Rispetto alla terapia multiniettiva, i microinfusori consentono maggiore libertà e flessibilità e, in generale, comportano un miglioramento della qualità della vita. Nella letteratura scientifica emergono diverse tematiche in merito, prima fra tutte la convivenza con la malattia diabetica, che comprende i cambiamenti e le difficoltà vissuti dal momento della diagnosi. Il diabete, infatti, può avere un forte impatto sullo stile di vita, col coinvolgimento di una forte componente psicologica, legata sia alla cronicità della patologia che alla dipendenza dall’insulina e alla complessità della gestione terapeutica. Le criticità maggiori sono relative all’attività lavorativa e sportiva, alla cadenza dei controlli glicemici e al disagio che può nascere dal dover effettuare le iniezioni in pubblico.

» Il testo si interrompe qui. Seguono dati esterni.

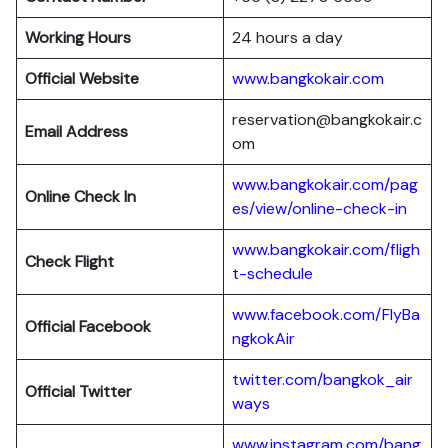
Working Hours
24 hours a day
Official Website
www.bangkokair.com
reservation@bangkokair.c
Email Address
om
www.bangkokair.com/pag
Online Check In
es/view/online-check-in
www.bangkokair.com/fligh
Check Flight
t-schedule
www.facebook.com/FlyBa
Official Facebook
ngkokAir
twitter.com/bangkok_air
Official
Twitter
ways
www.instagram.com/bang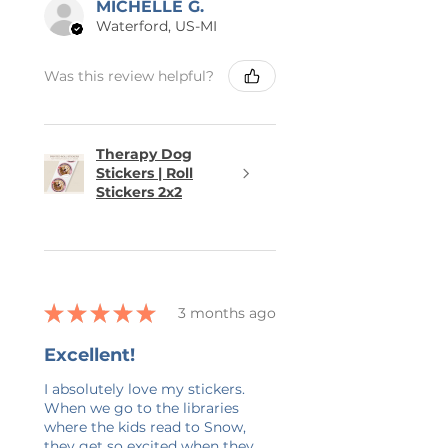
MICHELLE G.
Waterford, US-MI
Was this review helpful?
Therapy Dog
Stickers | Roll
Stickers 2x2
★
★
★
★
★
3 months ago
Excellent!
I absolutely love my stickers.
When we go to the libraries
where the kids read to Snow,
they get so excited when they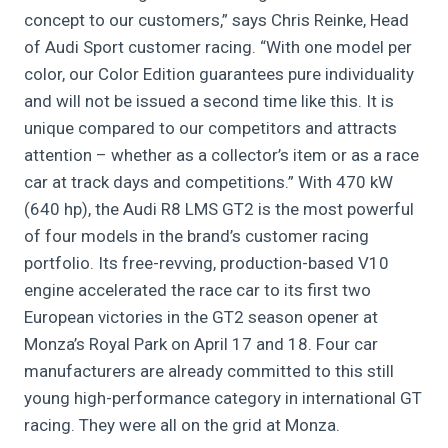
concept to our customers,” says Chris Reinke, Head
of Audi Sport customer racing. “With one model per
color, our Color Edition guarantees pure individuality
and will not be issued a second time like this. It is
unique compared to our competitors and attracts
attention – whether as a collector’s item or as a race
car at track days and competitions.” With 470 kW
(640 hp), the Audi R8 LMS GT2 is the most powerful
of four models in the brand’s customer racing
portfolio. Its free-revving, production-based V10
engine accelerated the race car to its first two
European victories in the GT2 season opener at
Monza’s Royal Park on April 17 and 18. Four car
manufacturers are already committed to this still
young high-performance category in international GT
racing. They were all on the grid at Monza.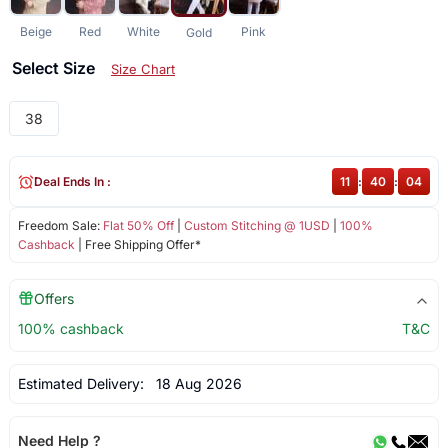
Beige
Red
White
Pink
Gold
Select Size
Size Chart
38
Deal Ends In :
11
:
40
:
04
Freedom Sale:
Flat 50% Off
|
Custom Stitching @ 1USD
|
100%
Cashback
| Free Shipping Offer*
Offers
100% cashback
T&C
Estimated Delivery:
18 Aug 2026
Need Help ?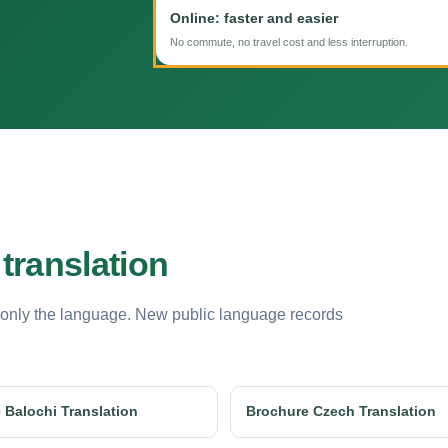
Online: faster and easier
No commute, no travel cost and less interruption.
translation
 only the language. New public language records
 Balochi Translation
Brochure Czech Translation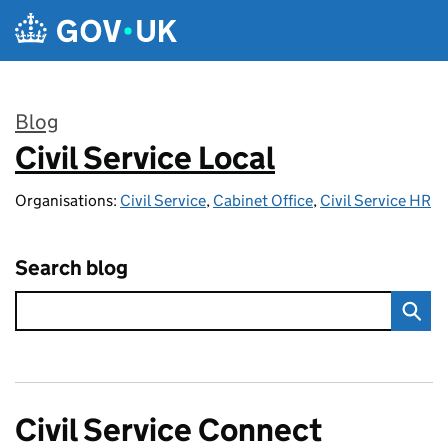
Skip to main content
Blog
Civil Service Local
:
Organisations:
Civil Service
,
Cabinet Office
,
Civil Service HR
Search blog
Civil Service Connect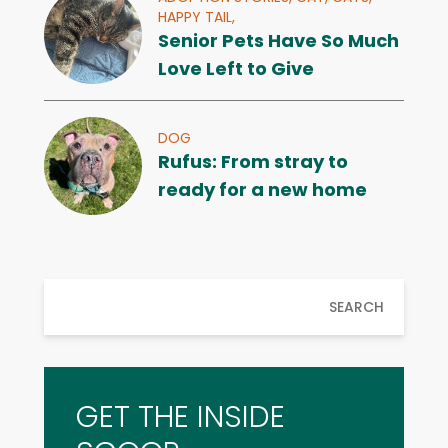
HAPPY TAIL,
Senior Pets Have So Much
Love Left to Give
DOG
Rufus: From stray to
ready for a new home
SEARCH
GET THE INSIDE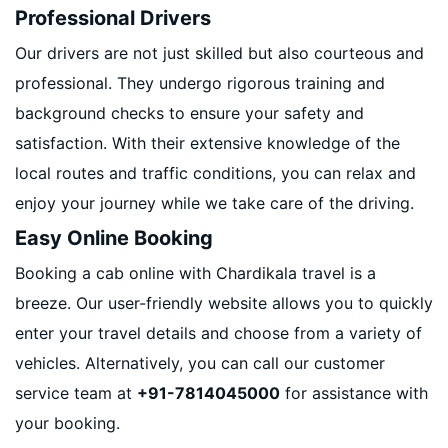
Professional Drivers
Our drivers are not just skilled but also courteous and
professional. They undergo rigorous training and
background checks to ensure your safety and
satisfaction. With their extensive knowledge of the
local routes and traffic conditions, you can relax and
enjoy your journey while we take care of the driving.
Easy Online Booking
Booking a cab online with Chardikala travel is a
breeze. Our user-friendly website allows you to quickly
enter your travel details and choose from a variety of
vehicles. Alternatively, you can call our customer
service team at
+91-7814045000
for assistance with
your booking.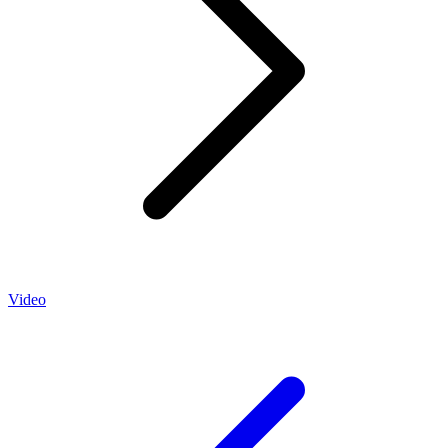
Video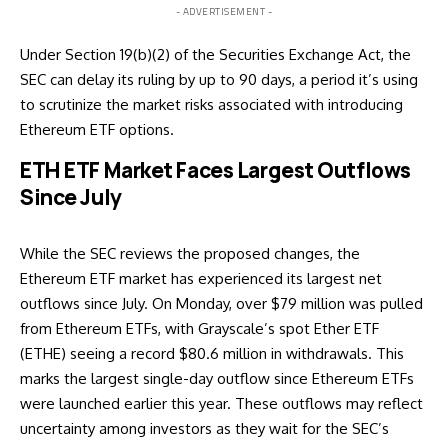
- ADVERTISEMENT -
Under Section 19(b)(2) of the Securities Exchange Act, the
SEC can delay its ruling by up to 90 days, a period it’s using
to scrutinize the market risks associated with introducing
Ethereum ETF options.
ETH ETF Market Faces Largest Outflows
Since July
While the SEC reviews the proposed changes, the
Ethereum ETF market has experienced its largest net
outflows since July. On Monday, over $79 million was pulled
from Ethereum ETFs, with Grayscale’s spot Ether ETF
(ETHE) seeing a record $80.6 million in withdrawals. This
marks the largest single-day outflow since Ethereum ETFs
were launched earlier this year. These outflows may reflect
uncertainty among investors as they wait for the SEC’s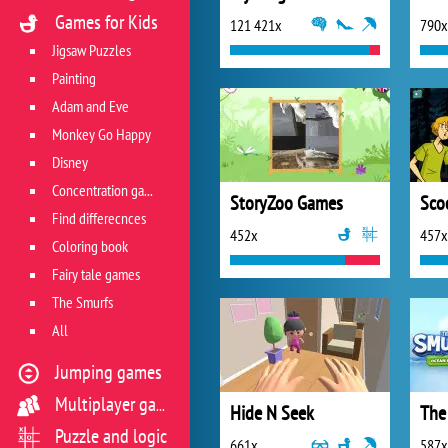
Games for Kids
121 421x
790x
Jigsaw Puzzles
Painting
Adam and Eve
Monkey Go Happy
Disney
Concentration game
StoryZoo Games
Find differecnces
452x
457x
Coloring book
Fairy tale games
The Smurfs
All
Jumping games
Multiplayer games
Hide N Seek
Puzzle and logic
661x
587x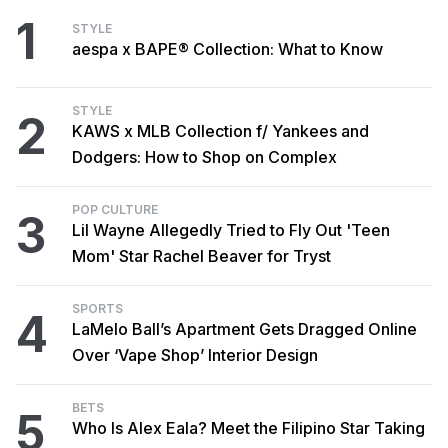
1
STYLE
aespa x BAPE® Collection: What to Know
STYLE
2
KAWS x MLB Collection f/ Yankees and
Dodgers: How to Shop on Complex
POP CULTURE
3
Lil Wayne Allegedly Tried to Fly Out 'Teen
Mom' Star Rachel Beaver for Tryst
SPORTS
4
LaMelo Ball’s Apartment Gets Dragged Online
Over ‘Vape Shop’ Interior Design
BETS
5
Who Is Alex Eala? Meet the Filipino Star Taking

Un’altra tematica riguarda l’alimentazione, uno degli aspetti più influenti sulla vita quotidiana, considerata come il maggior sacrificio. Si rivelano particolarmente impegnativi il cambiamento della dieta e le rinunce alimentari, insieme alla necessità di dover pesare tutti gli alimenti e di effettuare il calcolo dei carboidrati prima dei pasti. E poi c’è la tematica dei cambiamenti nella qualità di vita dall’inizio della terapia con cerotto microinfusore. Questo dispositivo comporta vantaggi come la comodità nella somministrazione di boli e nella variazione di velocità di erogazione, la necessità di un minor numero di iniezioni e la discrezione.
Le caratteristiche maggiormente apprezzate dei microinfusori sono la libertà, la semplicità e la praticità, con un impatto positivo e più soddisfacente sulla qualità di vita. Risultano, d’altro canto, criticità legate perlopiù a errori personali o nella gestione del dispositivo. È evidente anche una complicanza poco rappresentata nella letteratura scientifica, legata tuttavia a un aspetto positivo: la ripresa della sensibilità, che però può far percepire maggiormente le crisi ipoglicemiche.
Il ruolo chiave in questo percorso è giocato dai centri diabetologici, che devono guidare l’assistito, operando direttamente sul territorio e garantendo l’implementazione dell’assistenza integrata grazie ai team diabetologici multiprofessionali. L’infermiere opera nella stessa prospettiva per il raggiungimento degli outcomes di salute della popolazione diabetica, impegnandosi a soddisfare anche l’accettabilità della cura e svolgendo un ruolo di educazione, counseling e di supporto attivo e costante.
Si potrebbe ipotizzare l’allestimento di interventi di educazione di gruppo, che permetterebbero agli assistiti di confrontarsi tra loro, di perfezionare conoscenze e abilità, di ricevere un aiuto nella gestione delle possibili complicanze, al fine di un complessivo miglioramento dell’autogestione della qualità di vita.